Stored items:
- - - - -
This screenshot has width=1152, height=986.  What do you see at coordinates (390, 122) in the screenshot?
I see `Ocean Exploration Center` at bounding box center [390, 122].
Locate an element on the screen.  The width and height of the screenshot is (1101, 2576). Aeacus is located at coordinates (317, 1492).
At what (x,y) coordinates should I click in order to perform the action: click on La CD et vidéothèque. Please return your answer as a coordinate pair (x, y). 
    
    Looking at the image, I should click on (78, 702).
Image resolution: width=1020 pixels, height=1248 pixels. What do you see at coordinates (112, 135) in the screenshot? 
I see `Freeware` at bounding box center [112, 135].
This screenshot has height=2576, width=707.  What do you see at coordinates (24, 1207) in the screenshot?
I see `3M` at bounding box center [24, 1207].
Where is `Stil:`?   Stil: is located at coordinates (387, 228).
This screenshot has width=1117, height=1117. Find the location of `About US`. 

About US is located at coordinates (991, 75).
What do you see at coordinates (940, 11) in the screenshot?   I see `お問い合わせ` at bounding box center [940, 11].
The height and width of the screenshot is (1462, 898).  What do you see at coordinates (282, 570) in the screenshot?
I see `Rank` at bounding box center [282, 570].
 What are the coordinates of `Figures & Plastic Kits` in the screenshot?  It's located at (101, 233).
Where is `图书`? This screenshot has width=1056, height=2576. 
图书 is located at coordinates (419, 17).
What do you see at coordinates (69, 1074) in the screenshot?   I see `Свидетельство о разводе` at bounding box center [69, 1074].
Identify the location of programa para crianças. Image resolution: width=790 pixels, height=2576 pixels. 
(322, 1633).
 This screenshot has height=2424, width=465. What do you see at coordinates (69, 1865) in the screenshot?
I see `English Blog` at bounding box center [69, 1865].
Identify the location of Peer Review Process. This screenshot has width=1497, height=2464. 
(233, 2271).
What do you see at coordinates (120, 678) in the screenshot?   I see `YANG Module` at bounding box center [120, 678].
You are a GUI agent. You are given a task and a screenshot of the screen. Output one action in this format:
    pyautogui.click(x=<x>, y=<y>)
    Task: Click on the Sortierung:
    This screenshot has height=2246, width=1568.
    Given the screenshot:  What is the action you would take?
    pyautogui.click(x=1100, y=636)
- - - - -
• _TASK GOAL_
The expected output is every record, repeated exactly.

• _RESPONSE_
This screenshot has width=1152, height=986.  What do you see at coordinates (390, 122) in the screenshot?
I see `Ocean Exploration Center` at bounding box center [390, 122].
Locate an element on the screen.  The width and height of the screenshot is (1101, 2576). Aeacus is located at coordinates (317, 1492).
At what (x,y) coordinates should I click in order to perform the action: click on La CD et vidéothèque. Please return your answer as a coordinate pair (x, y). 
    
    Looking at the image, I should click on (78, 702).
Image resolution: width=1020 pixels, height=1248 pixels. What do you see at coordinates (112, 135) in the screenshot? 
I see `Freeware` at bounding box center [112, 135].
This screenshot has height=2576, width=707.  What do you see at coordinates (24, 1207) in the screenshot?
I see `3M` at bounding box center [24, 1207].
Where is `Stil:`?   Stil: is located at coordinates (387, 228).
This screenshot has width=1117, height=1117. Find the location of `About US`. 

About US is located at coordinates (991, 75).
What do you see at coordinates (940, 11) in the screenshot?   I see `お問い合わせ` at bounding box center [940, 11].
The height and width of the screenshot is (1462, 898).  What do you see at coordinates (282, 570) in the screenshot?
I see `Rank` at bounding box center [282, 570].
 What are the coordinates of `Figures & Plastic Kits` in the screenshot?  It's located at (101, 233).
Where is `图书`? This screenshot has width=1056, height=2576. 
图书 is located at coordinates (419, 17).
What do you see at coordinates (69, 1074) in the screenshot?   I see `Свидетельство о разводе` at bounding box center [69, 1074].
Identify the location of programa para crianças. Image resolution: width=790 pixels, height=2576 pixels. 
(322, 1633).
 This screenshot has height=2424, width=465. What do you see at coordinates (69, 1865) in the screenshot?
I see `English Blog` at bounding box center [69, 1865].
Identify the location of Peer Review Process. This screenshot has width=1497, height=2464. 
(233, 2271).
What do you see at coordinates (120, 678) in the screenshot?   I see `YANG Module` at bounding box center [120, 678].
You are a GUI agent. You are given a task and a screenshot of the screen. Output one action in this format:
    pyautogui.click(x=<x>, y=<y>)
    Task: Click on the Sortierung:
    This screenshot has height=2246, width=1568.
    Given the screenshot:  What is the action you would take?
    pyautogui.click(x=1100, y=636)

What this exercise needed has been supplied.